Your instructions: The task requires repeating, word for word, the lines from the one with "спящими (5)" through the end of the material, leaving out all pictures.

Given information:
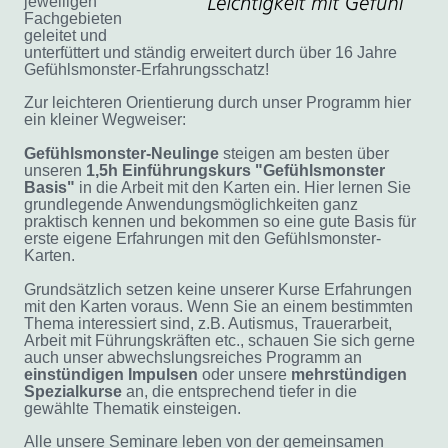
jeweiligen
Fachgebieten
geleitet und
unterfüttert und ständig erweitert durch über 16 Jahre
Gefühlsmonster-Erfahrungsschatz!
Zur leichteren Orientierung durch unser Programm hier
ein kleiner Wegweiser:
Gefühlsmonster-Neulinge
steigen am besten über
unseren
1,5h Einführungskurs "Gefühlsmonster
Basis"
in die Arbeit mit den Karten ein. Hier lernen Sie
grundlegende Anwendungsmöglichkeiten ganz
praktisch kennen und bekommen so eine gute Basis für
erste eigene Erfahrungen mit den Gefühlsmonster-
Karten.
Grundsätzlich setzen keine unserer Kurse Erfahrungen
mit den Karten voraus. Wenn Sie an einem bestimmten
Thema interessiert sind, z.B. Autismus, Trauerarbeit,
Arbeit mit Führungskräften etc., schauen Sie sich gerne
auch
unser abwechslungsreiches Programm an
einstündigen
Impulsen
oder unsere
mehrstündigen
Spezialkurse
an, die entsprechend tiefer in die
gewählte Thematik einsteigen.
Alle unsere Seminare leben von der gemeinsamen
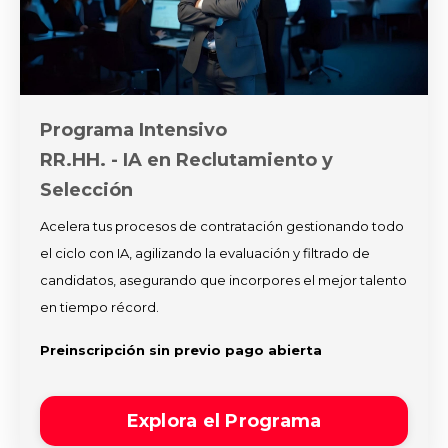
Programa Intensivo
RR.HH. - IA en Reclutamiento y
Selección
Acelera tus procesos de contratación gestionando todo
el ciclo con IA, agilizando la evaluación y filtrado de
candidatos, asegurando que incorpores el mejor talento
en tiempo récord.
Preinscripción sin previo pago abierta
Explora el Programa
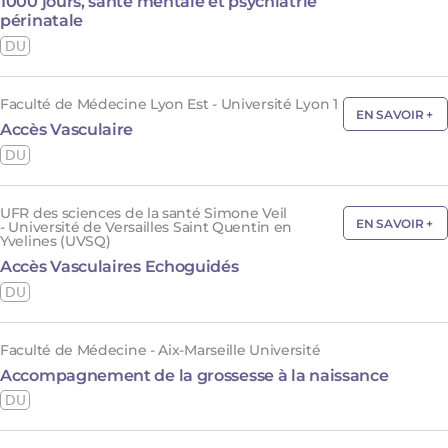
1000 jours, santé mentale et psychiatrie
périnatale
DU
Faculté de Médecine Lyon Est - Université Lyon 1
EN SAVOIR +
Accès Vasculaire
DU
UFR des sciences de la santé Simone Veil
EN SAVOIR +
- Université de Versailles Saint Quentin en
Yvelines (UVSQ)
Accès Vasculaires Echoguidés
DU
Faculté de Médecine - Aix-Marseille Université
Accompagnement de la grossesse à la naissance
DU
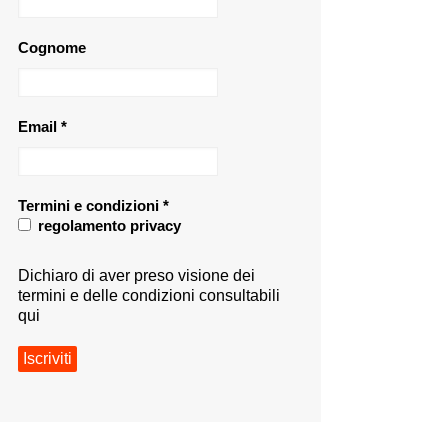
Cognome
Email
*
Termini e condizioni
*
regolamento privacy
Dichiaro di aver preso visione dei
termini e delle condizioni consultabili
qui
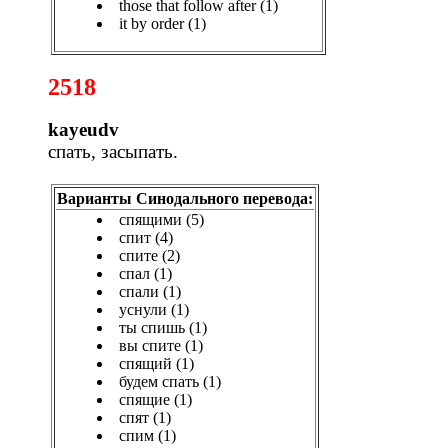
those that follow after (1)
it by order (1)
2518
kayeudv
спать, засыпать.
Варианты Синодального перевода:
спящими (5)
спит (4)
спите (2)
спал (1)
спали (1)
уснули (1)
ты спишь (1)
вы спите (1)
спящий (1)
будем спать (1)
спящие (1)
спят (1)
спим (1)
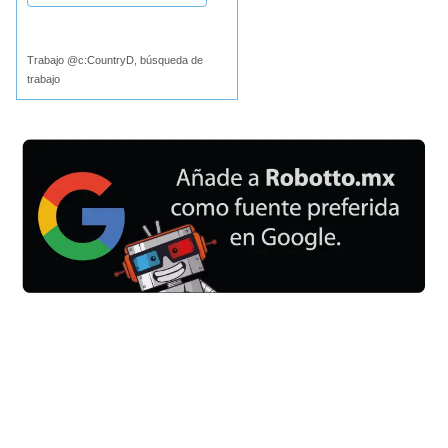
Buscar
Trabajo @c:CountryD, búsqueda de
trabajo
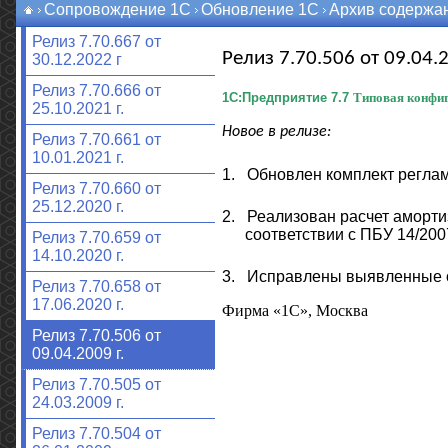
Сопровождение 1С
Обновление 1С
Архив содержа
Релиз 7.70.667 от
Релиз 7.70.506 от 09.04.2
30.12.2022 г
Релиз 7.70.666 от
1С:Предприятие 7.7
Типовая конфиг
25.10.2021 г.
Новое в релизе:
Релиз 7.70.661 от
10.01.2021 г.
1.
Обновлен комплект регламе
Релиз 7.70.660 от
25.12.2020 г.
2.
Реализован расчет аморти
соответствии с ПБУ 14/200
Релиз 7.70.659 от
14.10.2020 г.
3.
Исправлены выявленные 
Релиз 7.70.658 от
17.06.2020 г.
Фирма «1С», Москва
Релиз 7.70.506 от
09.04.2009 г.
Релиз 7.70.505 от
24.03.2009 г.
Релиз 7.70.504 от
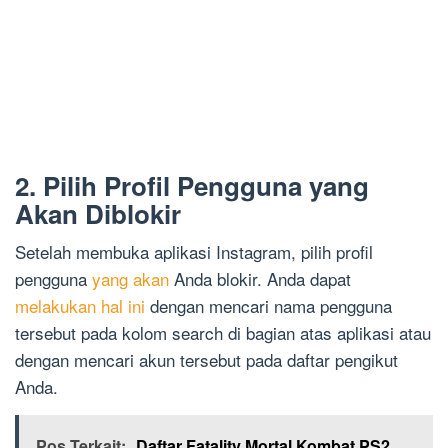
2. Pilih Profil Pengguna yang
Akan Diblokir
Setelah membuka aplikasi Instagram, pilih profil
pengguna
yang akan
Anda blokir. Anda dapat
melakukan hal ini
dengan mencari nama pengguna
tersebut pada kolom search di bagian atas aplikasi atau
dengan mencari akun tersebut pada daftar pengikut
Anda.
Pos Terkait:
Daftar Fatality Mortal Kombat PS2,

Response box:
спящими (5)
спит (4)
спите (2)
спал (1)
спали (1)
уснули (1)
ты спишь (1)
вы спите (1)
спящий (1)
будем спать (1)
спящие (1)
спят (1)
спим (1)
Buscar
Trabajo @c:CountryD, búsqueda de
trabajo
Сопровождение 1С
Обновление 1С
Архив содержа
Релиз 7.70.667 от
Релиз 7.70.506 от 09.04.2
30.12.2022 г
Релиз 7.70.666 от
1С:Предприятие 7.7
Типовая конфиг
25.10.2021 г.
Новое в релизе:
Релиз 7.70.661 от
10.01.2021 г.
1.
Обновлен комплект регламе
Релиз 7.70.660 от
25.12.2020 г.
2.
Реализован расчет аморти
соответствии с ПБУ 14/200
Релиз 7.70.659 от
14.10.2020 г.
3.
Исправлены выявленные 
Релиз 7.70.658 от
17.06.2020 г.
Фирма «1С», Москва
Релиз 7.70.506 от
09.04.2009 г.
Релиз 7.70.505 от
24.03.2009 г.
Релиз 7.70.504 от
2. Pilih Profil Pengguna yang
Akan Diblokir
Setelah membuka aplikasi Instagram, pilih profil
pengguna
yang akan
Anda blokir. Anda dapat
melakukan hal ini
dengan mencari nama pengguna
tersebut pada kolom search di bagian atas aplikasi atau
dengan mencari akun tersebut pada daftar pengikut
Anda.
Pos Terkait:
Daftar Fatality Mortal Kombat PS2,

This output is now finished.